AFRICA: Cameroon’s Biya is sworn in for seventh term

YAOUNDE. – Cameroon’s 85-year-old President Paul Biya was sworn in on Tuesday for a seventh term after disputed elections and amid mounting unrest in an English-speaking region.

He pledged to uphold the “integrity (and) unity” of the West African nation in a ceremony overseen by parliament speaker Cavaye Yeguie Djibril.

Biya, who has ruled the country for 35 years, was declared victor in the October 7 vote with 71 percent of the ballot.

But the elections were marked by low voter turnout, violence and allegations of fraud.

On the eve of Biya’s inauguration, 79 students and three supervisors, including their headmaster, were abducted from a school in the Northwest Region, where anglophone separatists have launched an armed campaign for independence.

Cameroon’s 22 million people are mainly French-speakers, but around a fifth are English-speaking.
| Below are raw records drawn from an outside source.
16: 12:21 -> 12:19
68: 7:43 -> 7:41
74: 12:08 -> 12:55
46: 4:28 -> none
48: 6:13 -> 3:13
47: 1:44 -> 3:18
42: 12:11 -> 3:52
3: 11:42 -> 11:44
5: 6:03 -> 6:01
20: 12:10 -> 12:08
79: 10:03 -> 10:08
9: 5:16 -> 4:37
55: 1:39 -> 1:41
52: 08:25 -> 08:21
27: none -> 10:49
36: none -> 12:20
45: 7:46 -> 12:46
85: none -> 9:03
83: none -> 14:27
In 2016, resentment at perceived discrimination in education, the judiciary and the economy fanned demands for autonomy in the Northwest and neighbouring Southwest Region.

In 2017, as Biya refused any concessions, radicals declared an independent state – the “Republic of Ambazonia” – and took up arms.
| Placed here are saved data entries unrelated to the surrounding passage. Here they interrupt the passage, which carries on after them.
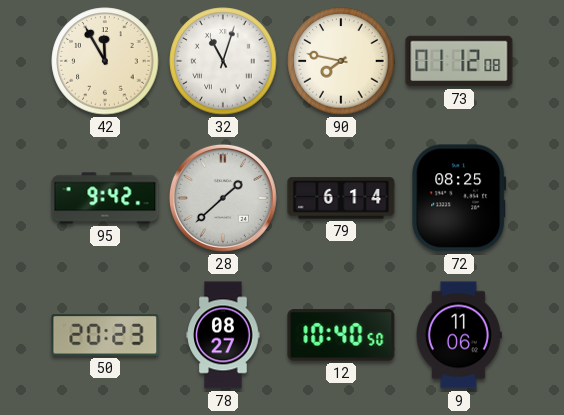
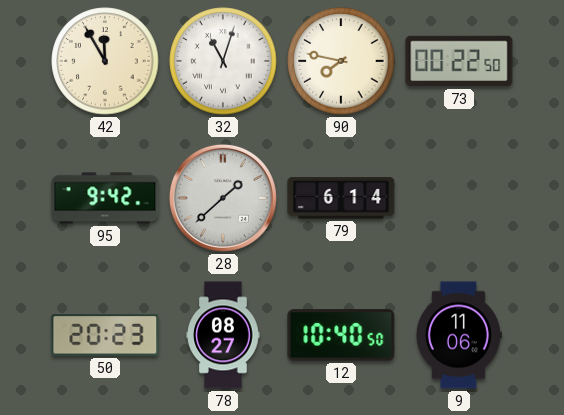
73: 01:12 -> 00:22
72: 08:25 -> none
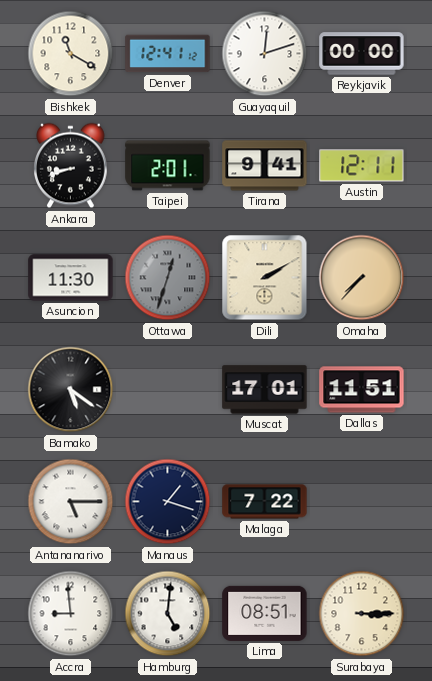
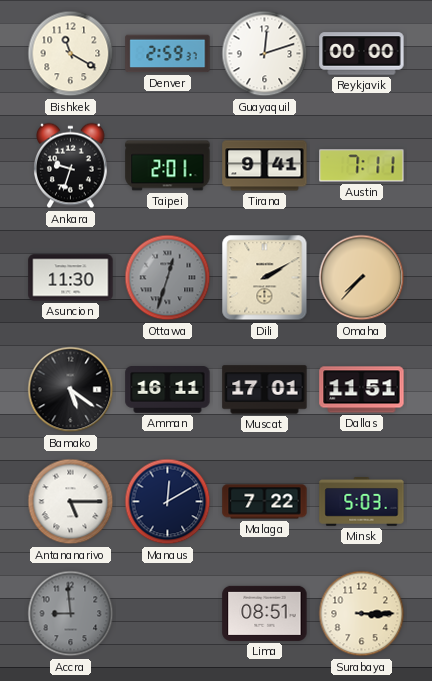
Denver: 12:41 -> 2:59
Ankara: 8:42 -> 9:33
Austin: 12:11 -> 7:11
Amman: none -> 16:11
Manaus: 1:18 -> 12:10
Minsk: none -> 5:03
Accra dial: white -> grey
Hamburg: 5:01 -> none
Attacks by the secessionists and a crackdown by the authorities have led to the death of at least 400 civilians this year as well as more than 175 members of the security forces, according to an NGO toll.

More than 300 000 people have fled the violence, many of them living hand-to-mouth in the forests, and some across the border into Nigeria.

In the October election, turnout was a meagre five percent in the Northwest and 15 percent in the Southwest – but Biya won more than two-thirds of the vote in both regions.

Meanwhile, Cameroon’s president on Tuesday warned Anglophone separatists to lay down their arms or face the full force of the law, a day after dozens of schoolchildren were abducted in the rebel region.

Clashes between a secessionist movement and the army began more than a year ago in west Cameroon, killing over 400 civilians and forcing thousands to flee their homes.

An army spokesman blamed separatists for Monday’s kidnapping. A separatist spokesman denied involvement and said government soldiers had carried it out, as a ploy to discredit the insurgents.

President Biya, in his inauguration speech did not mention the kidnapping but attacked the separatists.

“They need to know that they will face the rigor of the law and the determination of our defence and security forces,” Biya said in the national assembly.

“I appeal to them to lay down their arms.”

Last week, an American Baptist missionary was shot dead amid fighting between the army and separatists in Bamenda.

The secessionists have imposed curfews and closed schools as part of their rebellion against the French-speaking government, which they say has marginalised the Anglophone minority.

Samuel Fonki, a minister of the Presbyterian Church in Cameroon, said he had been mediating with the kidnappers for the children’s release. He said separatists were responsible.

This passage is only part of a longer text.